Since 2017, Gremlin has offered a platform to run Chaos Engineering experiments, enabling our customers to increase the reliability of their applications. Gremlin provides a variety of different failure modes across state, resource, network, and application to test your reliability. However until now, while running a single Chaos Engineering attack has been simple, we’ve received many customer requests to simplify planning and tracking an experiment to simulate a real-world outage.
Today we’re introducing Scenarios, which make it simple to simulate real-world outages that lead to costly downtime. Scenarios allow you to link attacks together, growing both the blast radius and magnitude over time. Once created, these Scenarios become a shareable resource for your team, complete with a name, description, hypothesis, and a place to record your notes and observations.
Whether you’ve been practicing Chaos Engineering for years or you’re just starting out, we’re simplifying your reliability journey with a set of pre-built Recommended Scenarios.
Available with today’s release are six Recommended Scenarios for you to clone and start with. Recommended Scenarios are based on real-world outages you can run in a couple of clicks. In other words, you can validate your systems’ ability to withstand each of them and avoid downtime in a few minutes time.
Remember the AWS S3 outage in 2017? An enormous number of sites were unavailable, affecting millions of internet users. How about when thousands of people couldn’t clear customs and were forced to wait when entering the United States by air?

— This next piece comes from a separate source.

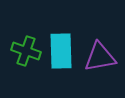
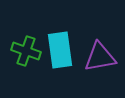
cyan rectangle: moved 1 px left, 1 px up; rotated 6 degrees counterclockwise
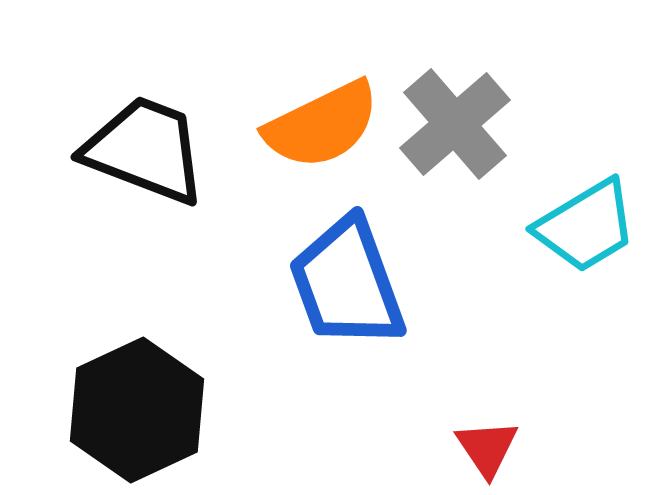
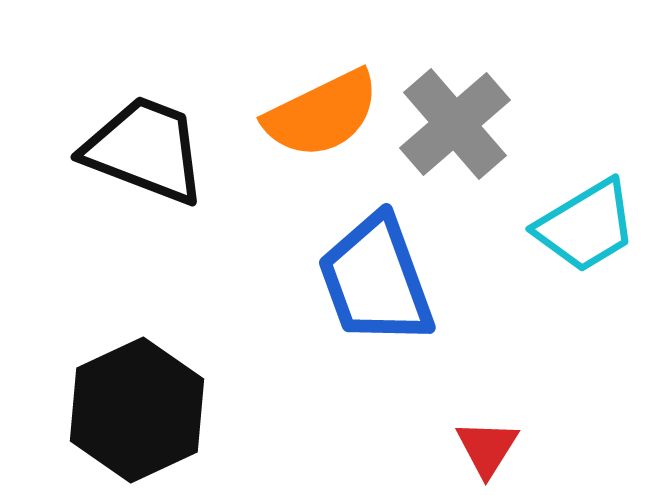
orange semicircle: moved 11 px up
blue trapezoid: moved 29 px right, 3 px up
red triangle: rotated 6 degrees clockwise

And finally, Github’s outage in 2018, bringing engineering productivity around the globe to a halt for more than 24 hours.

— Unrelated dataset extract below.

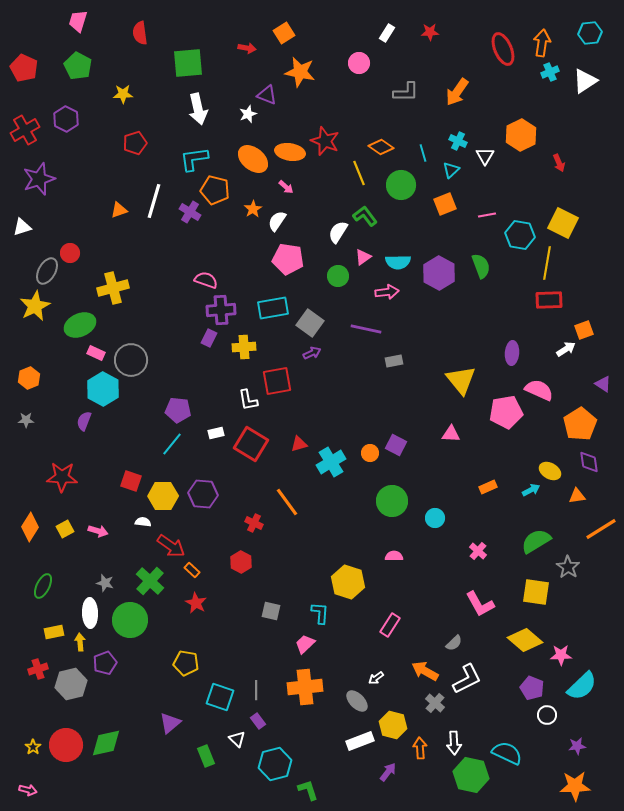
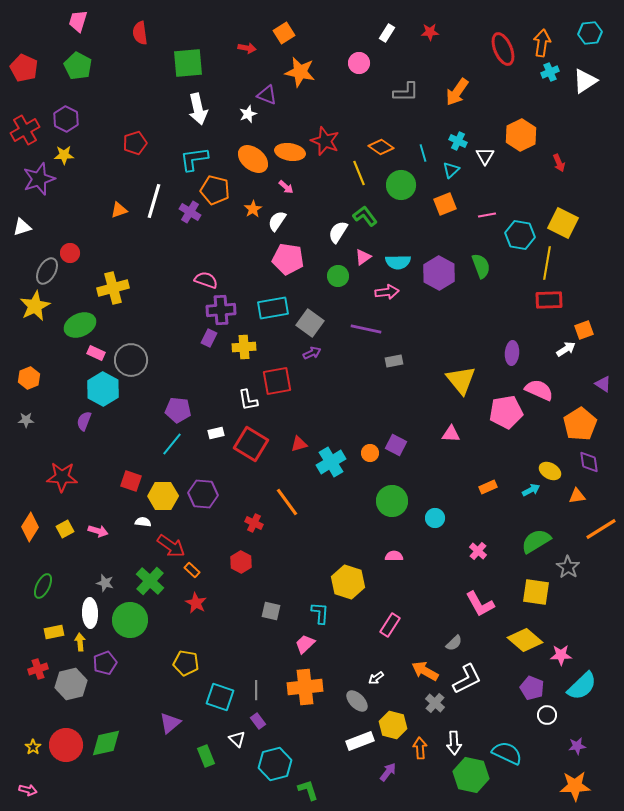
yellow star at (123, 94): moved 59 px left, 61 px down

Scenarios feel like an important step in the natural evolution of chaos. Replicating isolated failures will always be helpful, but scenarios provide the means to ratchet up pressure on our systems in ways that more closely mirror the complex, orchestrated failure states we observe in production environments."Matt Simons
Senior Engineering Manager at Workiva
Inside Gremlin you’ll find Recommended Scenarios for each of these outages. All you need to do is select a set of hosts to target and click Run Scenario to see how your system would respond to these conditions!
Recommended Scenarios guide you through Chaos Engineering experiments to be sure that your application is reliable despite resource constraints, unreliable networks, unavailable dependencies, and more, preventing these types of outages from affecting your business and your customers.

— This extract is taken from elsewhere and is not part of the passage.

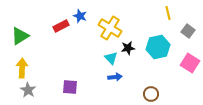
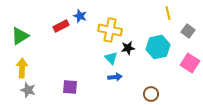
yellow cross: moved 2 px down; rotated 20 degrees counterclockwise
gray star: rotated 14 degrees counterclockwise
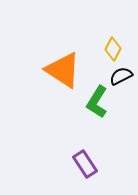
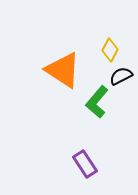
yellow diamond: moved 3 px left, 1 px down
green L-shape: rotated 8 degrees clockwise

The practice of Chaos Engineering is all about injecting failure, starting with a small blast radius, a low number of hosts, and with limited magnitude, such as a minimal CPU load. Scenarios allow you to create many attacks and link them together, growing both the blast radius and magnitude over time.
All systems have a breaking point, but do you know where that is? When your system is on the verge of failure, is your customer aware?
Create a sequence of attacks within a Scenario with increasing blast radius and magnitude to cause failure on your own terms. Observe your system under low stress, at a breaking point, and in a critical state to determine next steps to improve your reliability.
Once you’ve thoughtfully created a Scenario, take the time to record your hypothesis for what you expect to happen when the Scenario runs. Once complete, jot down your observations, and indicate if the result met your expectations, or if an incident was detected. Following this method will enable you to take action on the results of your Scenario, improving the reliability of your application.
After creating, running, and adding results to a Scenario you can, schedule it to run on an on-going basis to verify the results of your Scenario and prevent drifting into failure. Select the days of the week you would like it to run, the maximum number of times it can run, and the time window in which it can run.